→ Records to process:

————————

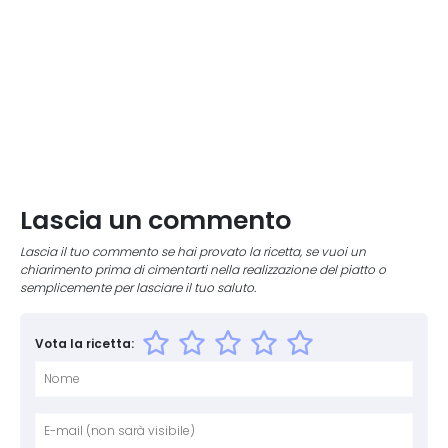
Lascia un commento
Lascia il tuo commento se hai provato la ricetta, se vuoi un
chiarimento prima di cimentarti nella realizzazione del piatto o
semplicemente per lasciare il tuo saluto.
Vota la ricetta:
Nome
E-mai
Sito 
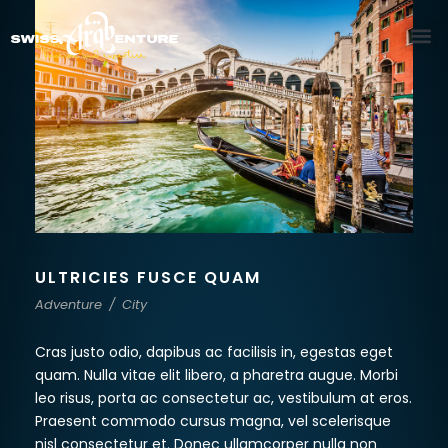
ULTRICIES FUSCE QUAM
Adventure
/
City
Cras justo odio, dapibus ac facilisis in, egestas eget
quam. Nulla vitae elit libero, a pharetra augue. Morbi
leo risus, porta ac consectetur ac, vestibulum at eros.
Praesent commodo cursus magna, vel scelerisque
nisl consectetur et. Donec ullamcorper nulla non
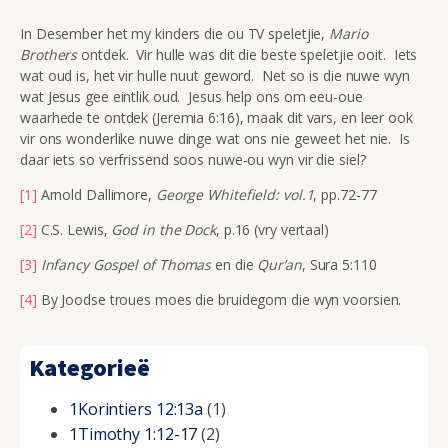
In Desember het my kinders die ou TV speletjie,
Mario
Brothers
ontdek. Vir hulle was dit die beste speletjie ooit. Iets
wat oud is, het vir hulle nuut geword. Net so is die nuwe wyn
wat Jesus gee eintlik oud. Jesus help ons om eeu-oue
waarhede te ontdek (Jeremia 6:16), maak dit vars, en leer ook
vir ons wonderlike nuwe dinge wat ons nie geweet het nie. Is
daar iets so verfrissend soos nuwe-ou wyn vir die siel?
[1]
Arnold Dallimore,
George Whitefield: vol.1
, pp.72-77
[2]
C.S. Lewis,
God in the Dock
, p.16 (vry vertaal)
[3]
Infancy Gospel of Thomas
en die
Qur’an
, Sura 5:110
[4]
By Joodse troues moes die bruidegom die wyn voorsien.
Kategorieë
1Korintiers 12:13a
(1)
1Timothy 1:12-17
(2)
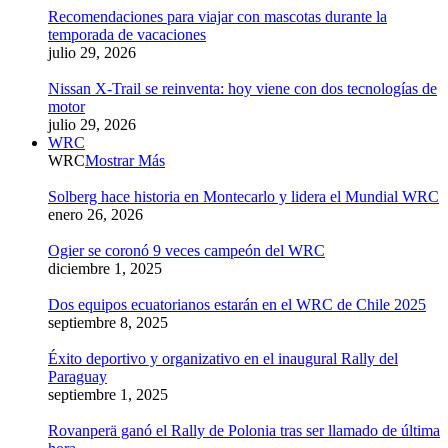
Recomendaciones para viajar con mascotas durante la
temporada de vacaciones
julio 29, 2026
Nissan X-Trail se reinventa: hoy viene con dos tecnologías de
motor
julio 29, 2026
WRC
WRC
Mostrar Más
Solberg hace historia en Montecarlo y lidera el Mundial WRC
enero 26, 2026
Ogier se coronó 9 veces campeón del WRC
diciembre 1, 2025
Dos equipos ecuatorianos estarán en el WRC de Chile 2025
septiembre 8, 2025
Éxito deportivo y organizativo en el inaugural Rally del
Paraguay
septiembre 1, 2025
Rovanperä ganó el Rally de Polonia tras ser llamado de última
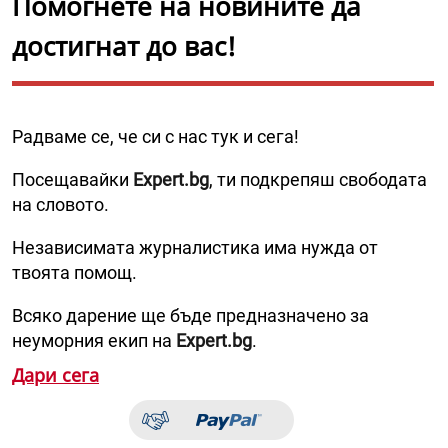
Помогнете на новините да
достигнат до вас!
Радваме се, че си с нас тук и сега!
Посещавайки
Expert.bg
, ти подкрепяш свободата
на словото.
Независимата журналистика има нужда от
твоята помощ.
Всяко дарение ще бъде предназначено за
неуморния екип на
Expert.bg
.
Дари сега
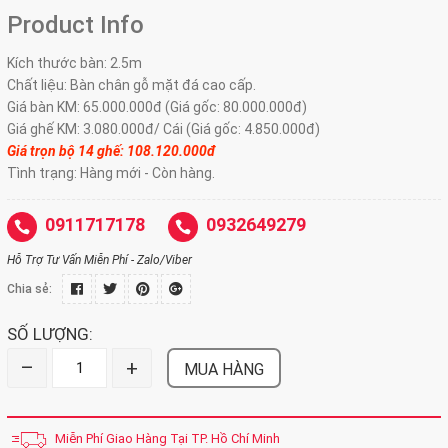
Product Info
Kích thước bàn: 2.5m
Chất liệu: Bàn chân gỗ mặt đá cao cấp.
Giá bàn KM: 65.000.000đ (Giá gốc: 80.000.000đ)
Giá ghế KM: 3.080.000đ/ Cái (Giá gốc: 4.850.000đ)
Giá trọn bộ 14 ghế:
108.120.000đ
Tình trạng: Hàng mới - Còn hàng.
0911717178
0932649279
Hỗ Trợ Tư Vấn Miễn Phí - Zalo/Viber
Chia sẻ:
SỐ LƯỢNG:
–
+
MUA HÀNG
Miễn Phí Giao Hàng Tại TP. Hồ Chí Minh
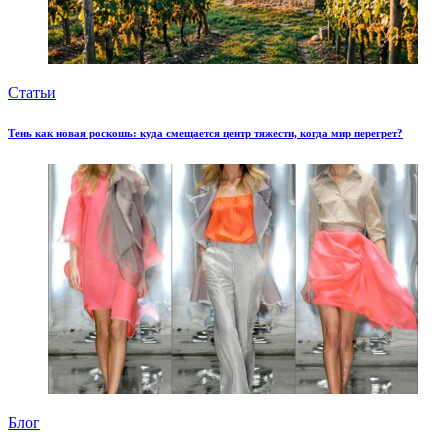
Статьи
Тень как новая роскошь: куда смещается центр тяжести, когда мир перегрет?
Блог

————————

→ Prompt:
Only lines that contain "Rally" are needed, so copy each of them from the data.

→ Response area:
Éxito deportivo y organizativo en el inaugural Rally del
Rovanperä ganó el Rally de Polonia tras ser llamado de última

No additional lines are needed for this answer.